◆ **INSTRUCTIONS TO FOLLOW**: Restate the following data in its entirety, word for word and without images.

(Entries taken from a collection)
--- START ---
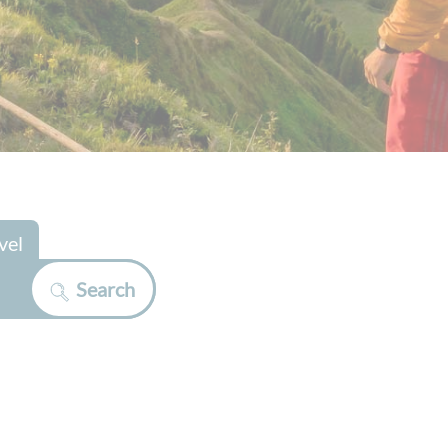
vel
Search
>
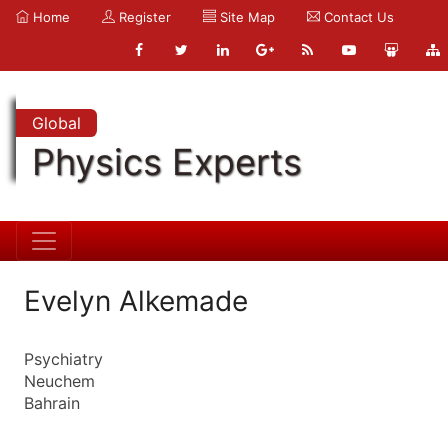
Home
Register
Site Map
Contact Us
Global
Physics Experts
Evelyn Alkemade
Psychiatry
Neuchem
Bahrain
--- END ---
◆ **EXPECTED OUTPUT**:
vel
Search
>
Home
Register
Site Map
Contact Us
Global
Physics Experts
Evelyn Alkemade
Psychiatry
Neuchem
Bahrain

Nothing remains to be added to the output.